┏━━
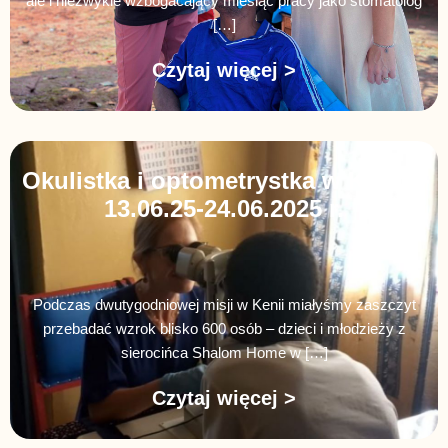
ale i niezwykle wzbogacający miesiąc pracy jako stomatolog
[…]
Czytaj więcej >
Okulistka i optometrystka w Kenii –
13.06.25-24.06.2025 r.
Podczas dwutygodniowej misji w Kenii miałyśmy zaszczyt
przebadać wzrok blisko 600 osób – dzieci i młodzieży z
sierocińca Shalom Home w […]
Czytaj więcej >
┗━━
Assigned task
The answer must be an exact copy of the lines from the one containing "13.06.25-24.06.2025 r." through the last line of the records, both included.

Response area
13.06.25-24.06.2025 r.
Podczas dwutygodniowej misji w Kenii miałyśmy zaszczyt
przebadać wzrok blisko 600 osób – dzieci i młodzieży z
sierocińca Shalom Home w […]
Czytaj więcej >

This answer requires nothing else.